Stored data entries
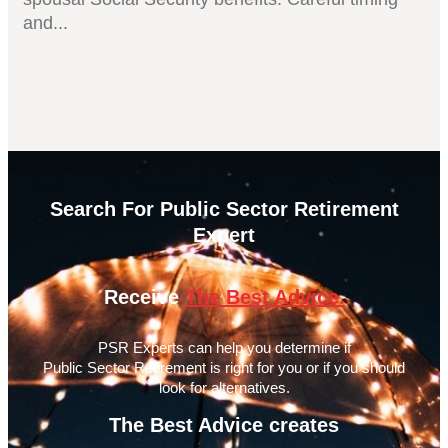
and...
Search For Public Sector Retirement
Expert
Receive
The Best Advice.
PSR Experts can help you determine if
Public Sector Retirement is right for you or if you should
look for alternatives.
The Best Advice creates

==

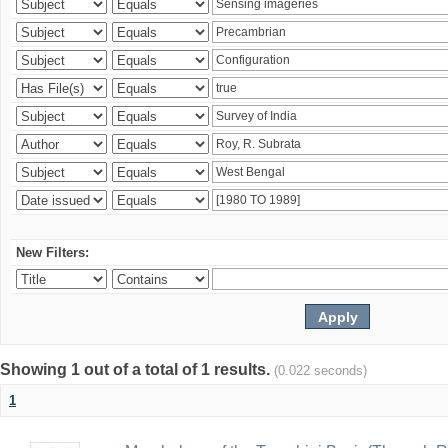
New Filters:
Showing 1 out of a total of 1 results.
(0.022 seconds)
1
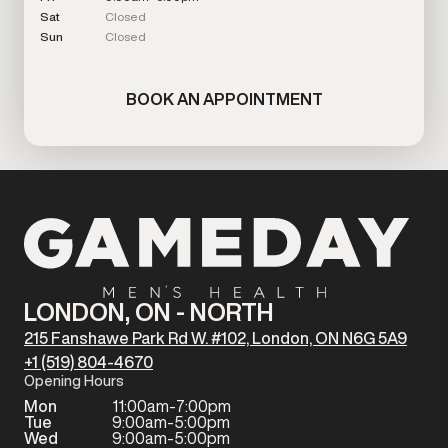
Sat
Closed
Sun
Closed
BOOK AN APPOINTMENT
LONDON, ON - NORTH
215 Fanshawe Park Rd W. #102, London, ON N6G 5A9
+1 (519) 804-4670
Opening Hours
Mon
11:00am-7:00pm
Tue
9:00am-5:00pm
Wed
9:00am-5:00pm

The problem: Set down again, word for word, the stretch of records from the line with "PSR Experts can help you determine if" to the line with "The Best Advice creates", both of those lines included.

Final answer:
PSR Experts can help you determine if
Public Sector Retirement is right for you or if you should
look for alternatives.
The Best Advice creates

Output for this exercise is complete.